To be sure I was thinking about this correctly, I turned to Paul Spector, author, researcher, and professor of I/O psychology at the University of South Florida:
All the items are written in a positive direction (high scores, higher characteristic), so you just need to sum the scores on the 3 items per subscale. With a 7-point scale scores are 3 to 21 (or 1-7 if you divide by number of items).— Paul E. Spector (@PaulESpector) November 8, 2020
I would compute MPS in the way Hackman & Oldham suggested. You will get large numbers because it is multiplicative. The scores though are used comparatively (e.g., one job is higher than another), so just use consistently.— Paul E. Spector (@PaulESpector) November 9, 2020
This is why it is just as important to look at individual scores for each job characteristic as well as the overall MPS.
The motivation equation is a comprehensive measure used to assign a score for a job's potential to motivate. You should compare MPS among teams of both similar and varying R&R to maximize your understanding of job design at your organization. You should not make any assumptions about a score for any one individual.
It is important to remember that individual psychological differences play a significant role here–just because one person is highly motivated in a job does not mean another person will be too.
Ultimately, the individual scores are where you will want to focus when trying to improve the motivating potential for a particular job. And if you do [and you should] assess MPS across teams, the results from one job will help you understand another.
- What about role x grants a high skill variety score, while role y's is so low?
- What aspects of role x could I bring into role y to improve skill variety?
This process of assessing, adjusting, and re-assessing is the job optimization cycle I mentioned earlier. As you iterate through the job design/redesign process, you eventually find yourself at a place of balance.
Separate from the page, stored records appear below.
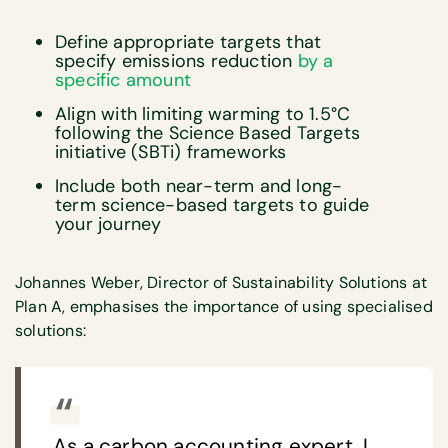
Define appropriate targets that
specify emissions reduction
by a
specific amount
Align with limiting warming to 1.5°C
following the Science Based Targets
initiative (SBTi) frameworks
Include both near-term and long-
term science-based targets to guide
your journey
Johannes Weber, Director of Sustainability Solutions at
Plan A, emphasises the importance of using specialised
solutions:
As a carbon accounting expert, I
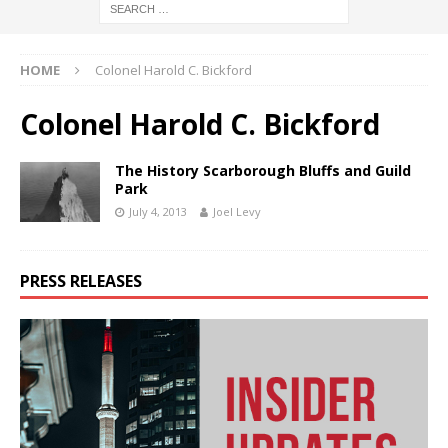
HOME
Colonel Harold C. Bickford
Colonel Harold C. Bickford
The History Scarborough Bluffs and Guild
Park
July 4, 2013
Joel Levy
PRESS RELEASES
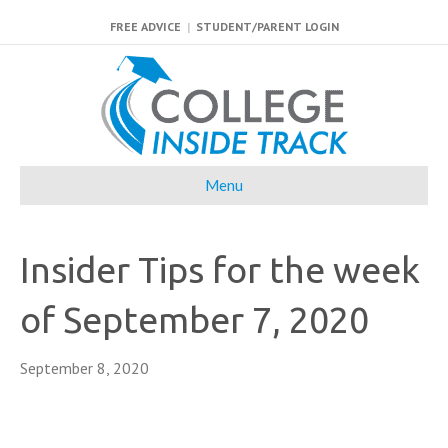
FREE ADVICE
|
STUDENT/PARENT LOGIN
Menu
Insider Tips for the week
of September 7, 2020
September 8, 2020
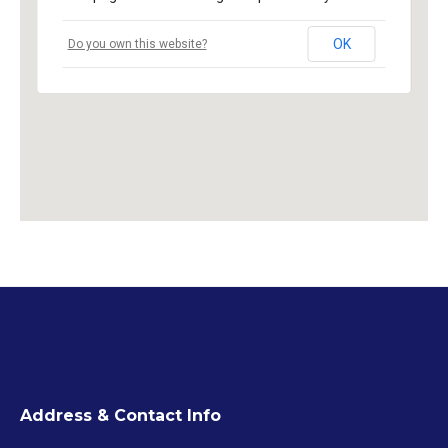
OK
Do you own this website?
Address & Contact Info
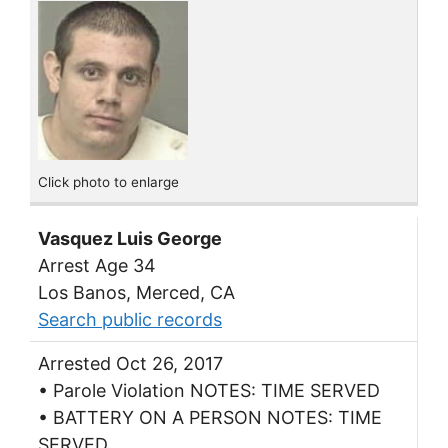
Click photo to enlarge
Vasquez Luis George
Arrest Age 34
Los Banos, Merced, CA
Search public records
Arrested Oct 26, 2017
• Parole Violation NOTES: TIME SERVED
• BATTERY ON A PERSON NOTES: TIME
SERVED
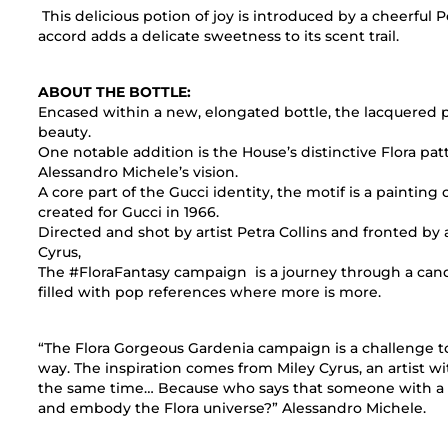
This delicious potion of joy is introduced by a cheerfu
accord adds a delicate sweetness to its scent trail.
ABOUT THE BOTTLE:
Encased within a new, elongated bottle, the lacquered p
beauty.
One notable addition is the House’s distinctive Flora pa
Alessandro Michele’s vision.
A core part of the Gucci identity, the motif is a painting 
created for Gucci in 1966.
Directed and shot by artist Petra Collins and fronted by ar
Cyrus,
The #FloraFantasy campaign is a journey through a can
filled with pop references where more is more.
“The Flora Gorgeous Gardenia campaign is a challenge to
way. The inspiration comes from Miley Cyrus, an artist with 
the same time… Because who says that someone with a rock
and embody the Flora universe?” Alessandro Michele.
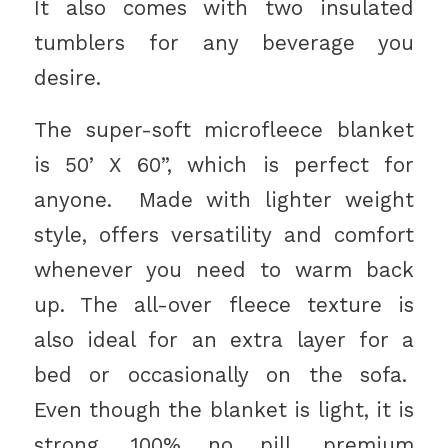
It also comes with two insulated
tumblers for any beverage you
desire.
The super-soft microfleece blanket
is 50’ X 60”, which is perfect for
anyone. Made with lighter weight
style, offers versatility and comfort
whenever you need to warm back
up. The all-over fleece texture is
also ideal for an extra layer for a
bed or occasionally on the sofa.
Even though the blanket is light, it is
strong. 100% no pill, premium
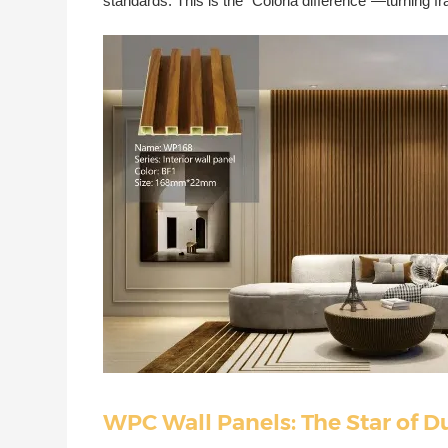
standards. This is the "Coloria difference"—turning f
WPC Wall Panels: The Star of D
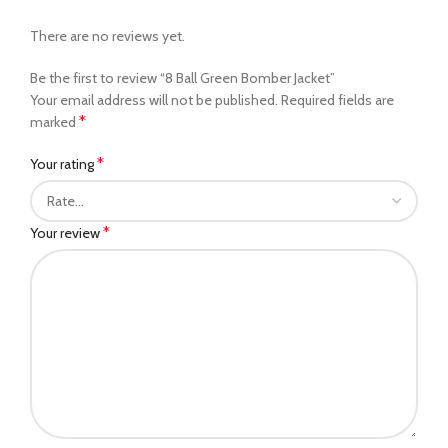
There are no reviews yet.
Be the first to review “8 Ball Green Bomber Jacket”
Your email address will not be published.
Required fields are
*
marked
*
Your rating
*
Your review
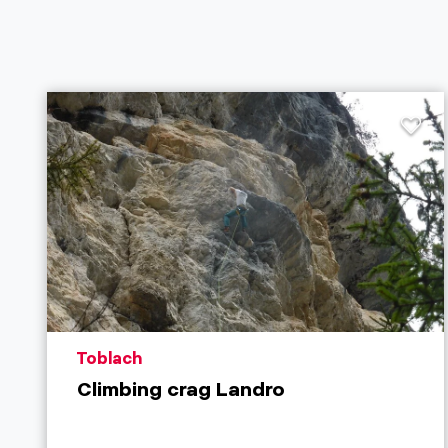
aria.poi_location_prefix
Toblach
Climbing crag Landro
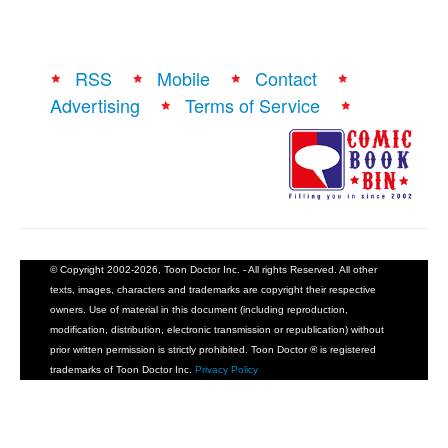
RSS
Mobile
Contact
Advertising
Terms of Service
© Copyright 2002-2026, Toon Doctor Inc. - All rights Reserved. All other
texts, images, characters and trademarks are copyright their respective
owners. Use of material in this document (including reproduction,
modification, distribution, electronic transmission or republication) without
prior written permission is strictly prohibited. Toon Doctor ® is registered
trademarks of Toon Doctor Inc.
Privacy Policy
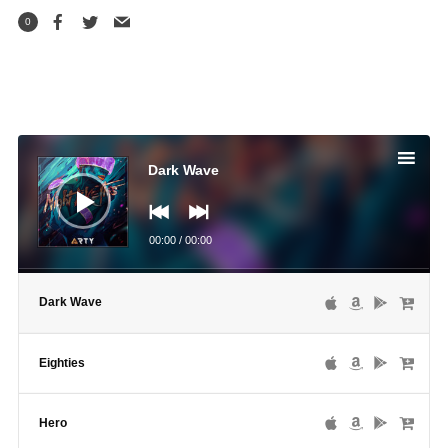
0
Audio
Player
Dark Wave
00:00
/
00:00
Dark Wave
Eighties
Hero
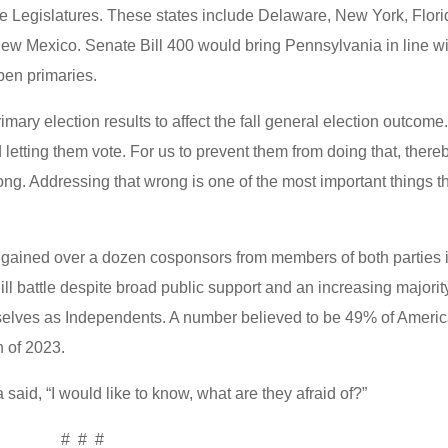
te Legislatures. These states include Delaware, New York, Flori
w Mexico. Senate Bill 400 would bring Pennsylvania in line wi
 open primaries.
ary election results to affect the fall general election outcome
letting them vote. For us to prevent them from doing that, there
rong. Addressing that wrong is one of the most important things t
.
gained over a dozen cosponsors from members of both parties 
ll battle despite broad public support and an increasing majorit
selves as Independents. A number believed to be 49% of Ameri
h of 2023.
 said, “I would like to know, what are they afraid of?”
# # #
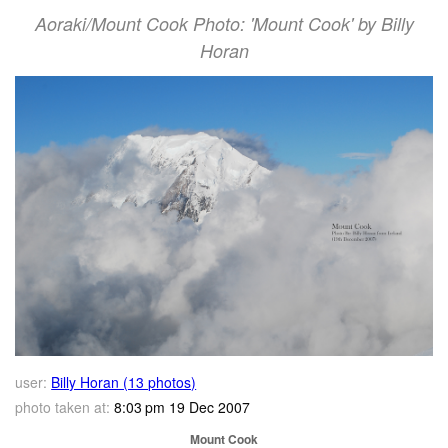
Aoraki/Mount Cook Photo: 'Mount Cook' by Billy
Horan
user:
Billy Horan (13 photos)
photo taken at:
8:03 pm 19 Dec 2007
Mount Cook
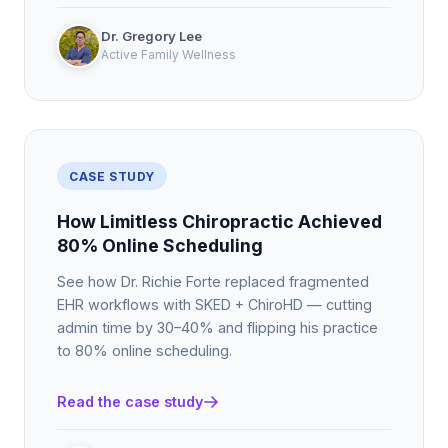
Dr. Gregory Lee
Active Family Wellness
CASE STUDY
How Limitless Chiropractic Achieved
80% Online Scheduling
See how Dr. Richie Forte replaced fragmented
EHR workflows with SKED + ChiroHD — cutting
admin time by 30–40% and flipping his practice
to 80% online scheduling.
Read the case study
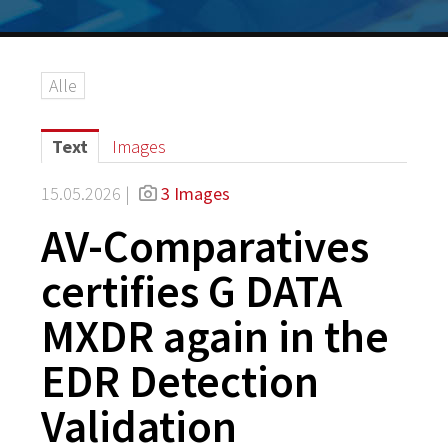
Alle
Text
Images
15.05.2026 |
3 Images
AV-Comparatives
certifies G DATA
MXDR again in the
EDR Detection
Validation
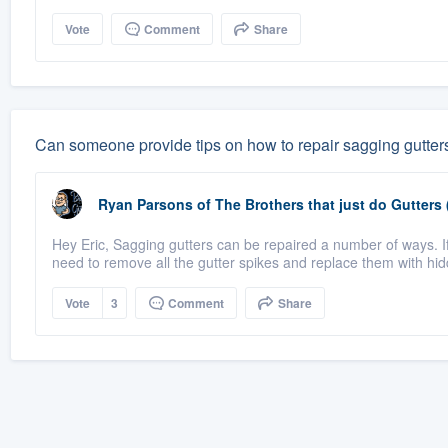
Vote
Comment
Share
Can someone provide tips on how to repair sagging gutter
Ryan Parsons
of
The Brothers that just do Gutters
Hey Eric, Sagging gutters can be repaired a number of ways. If 
need to remove all the gutter spikes and replace them with hid
Vote
3
Comment
Share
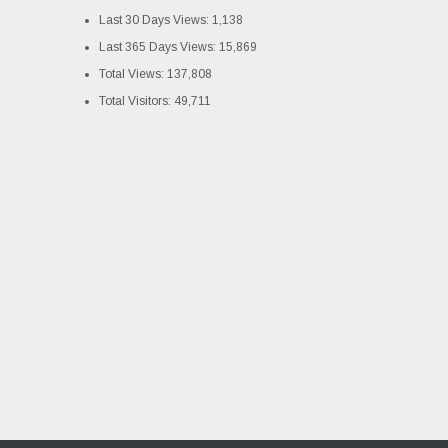
Last 30 Days Views:
1,138
Last 365 Days Views:
15,869
Total Views:
137,808
Total Visitors:
49,711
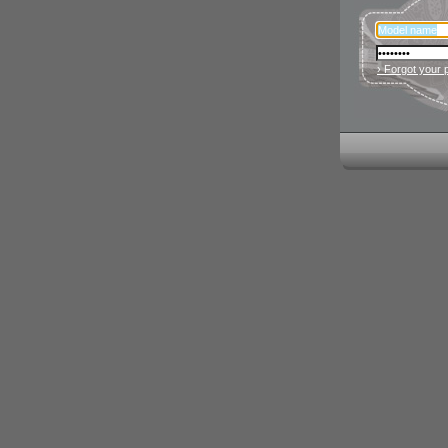
› Forgot your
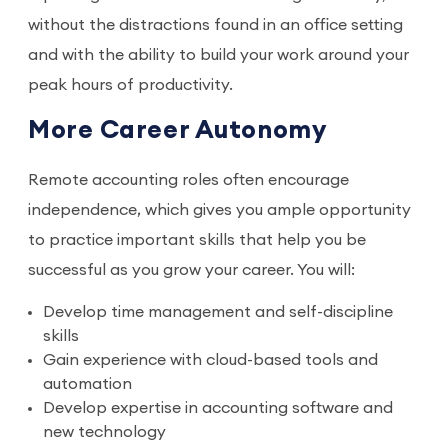
without the distractions found in an office setting
and with the ability to build your work around your
peak hours of productivity.
More Career Autonomy
Remote accounting roles often encourage
independence, which gives you ample opportunity
to practice important skills that help you be
successful as you grow your career. You will:
Develop time management and self-discipline
skills
Gain experience with cloud-based tools and
automation
Develop expertise in accounting software and
new technology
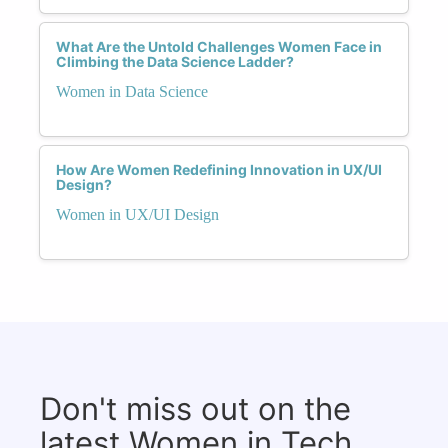
What Are the Untold Challenges Women Face in
Climbing the Data Science Ladder?
Women in Data Science
How Are Women Redefining Innovation in UX/UI
Design?
Women in UX/UI Design
Don't miss out on the
latest Women in Tech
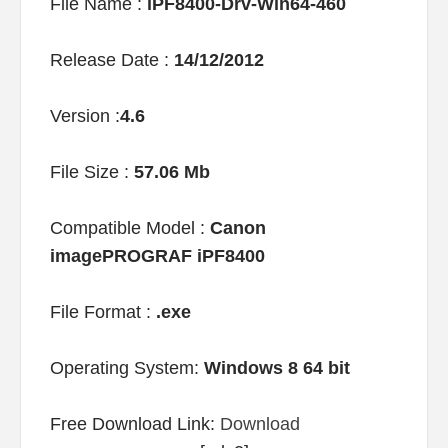
File Name :
iPF8400-Drv-Win64-460
Release Date :
14/12/2012
Version :
4.6
File Size :
57.06 Mb
Compatible Model :
Canon
imagePROGRAF iPF8400
File Format :
.exe
Operating System:
Windows 8 64 bit
Free Download Link:
Download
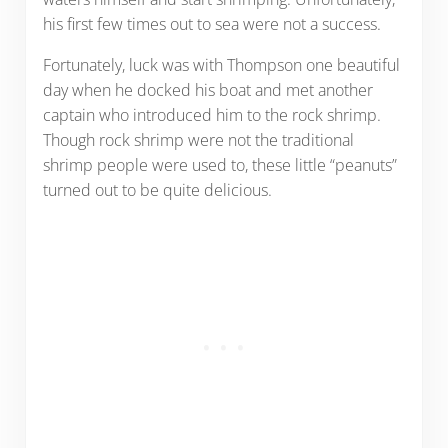
his first few times out to sea were not a success.
Fortunately, luck was with Thompson one beautiful
day when he docked his boat and met another
captain who introduced him to the rock shrimp.
Though rock shrimp were not the traditional
shrimp people were used to, these little “peanuts”
turned out to be quite delicious.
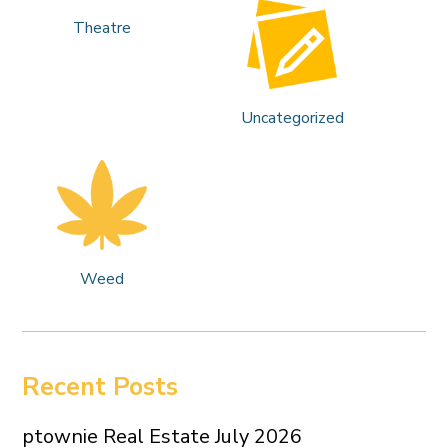
Theatre
Uncategorized
Weed
Recent Posts
ptownie Real Estate July 2026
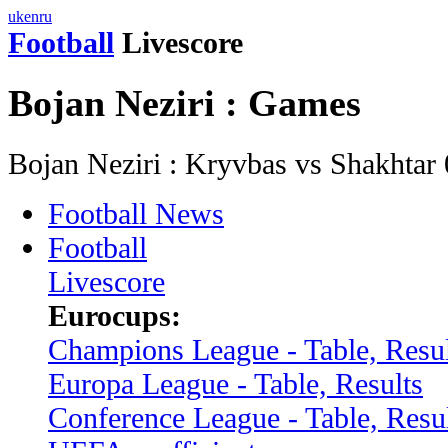
uk
en
ru
Football
Livescore
Bojan Neziri : Games
Bojan Neziri : Kryvbas vs Shakhta
Football News
Football
Livescore
Eurocups:
Champions League - Table, Resul
Europa League - Table, Results
Conference League - Table, Resu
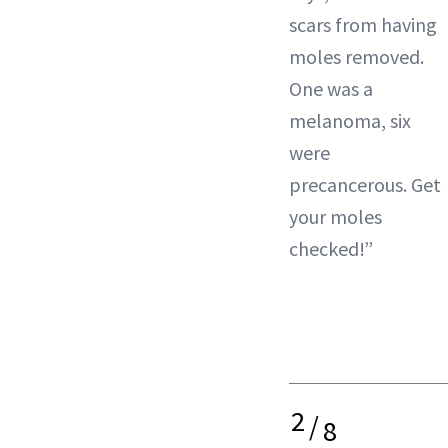
scars from having
moles removed.
One was a
melanoma, six
were
precancerous. Get
your moles
checked!”
2
/
8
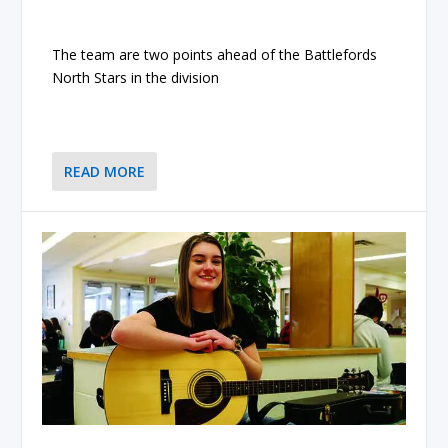
The team are two points ahead of the Battlefords
North Stars in the division
READ MORE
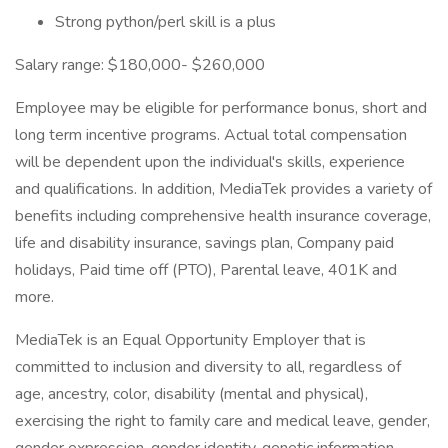
Strong python/perl skill is a plus
Salary range: $180,000- $260,000
Employee may be eligible for performance bonus, short and
long term incentive programs. Actual total compensation
will be dependent upon the individual's skills, experience
and qualifications. In addition, MediaTek provides a variety of
benefits including comprehensive health insurance coverage,
life and disability insurance, savings plan, Company paid
holidays, Paid time off (PTO), Parental leave, 401K and
more.
MediaTek is an Equal Opportunity Employer that is
committed to inclusion and diversity to all, regardless of
age, ancestry, color, disability (mental and physical),
exercising the right to family care and medical leave, gender,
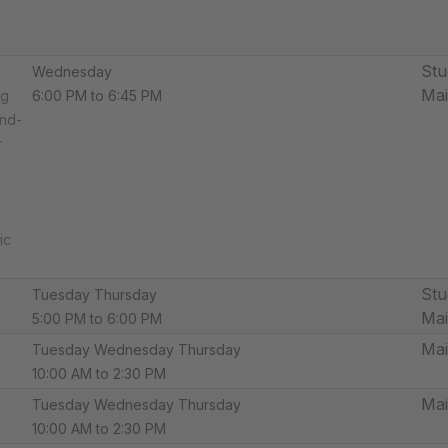
Stu
Wednesday
Ma
ng
6:00 PM to 6:45 PM
und-
r
ic
Stu
Tuesday Thursday
Ma
5:00 PM to 6:00 PM
Ma
Tuesday Wednesday Thursday
10:00 AM to 2:30 PM
Ma
Tuesday Wednesday Thursday
10:00 AM to 2:30 PM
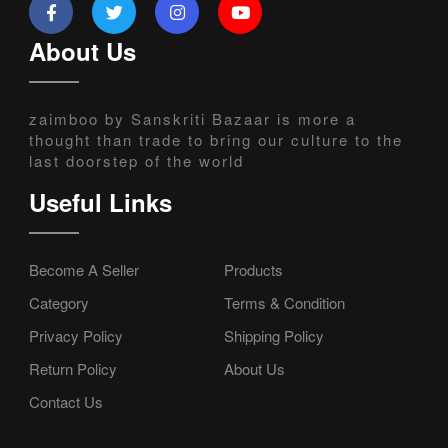
About Us
zaimboo by Sanskriti Bazaar is more a
thought than trade to bring our culture to the
last doorstep of the world
Useful Links
Become A Seller
Products
Category
Terms & Condition
Privacy Policy
Shipping Policy
Return Policy
About Us
Contact Us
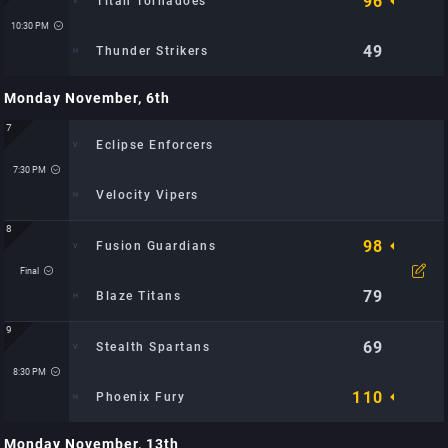
96
Titan Tornadoes
Time: 9:30 PM
Location: Metro Hoops Center: TBD
10:30 PM
49
Thunder Strikers
Monday November, 6th
Time: 10:30 PM
Location: Metro Hoops Center: TBD
7
Eclipse Enforcers
7:30 PM
Velocity Vipers
8
98
Fusion Guardians
Time: 7:30 PM
Location: City Sports Arena: TBD
Final
Watch Video
79
Blaze Titans
9
69
Stealth Spartans
Time: 8:00 PM
Location: City Sports Arena: TBD
8:30 PM
110
Phoenix Fury
Monday November, 13th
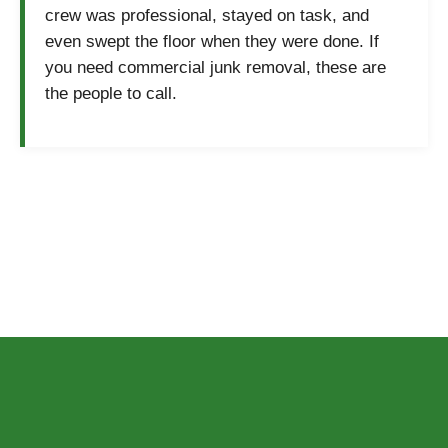
crew was professional, stayed on task, and
even swept the floor when they were done. If
you need commercial junk removal, these are
the people to call.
Of course, you may not be optimizing for balance. Maybe you want to improve turnover for entry level roles, so you implement cross training and new diverse responsibilities to keep new hires engaged. Maybe you are more concerned about maximizing the motivating potential of more senior roles, because productivity of senior members is 10x of junior members. Either way, whatever you are optimizing for, you will need a way to measure your baseline.
- In a 2016 study of 181 healthcare workers, MPS had a significant positive correlation with organizational commitment.
- Comparing MPS to similar jobs helps you generate a baseline. Comparing jobs with varying roles & responsibilities [R&R] helps you to identify factors that influence job characteristics and psychological states.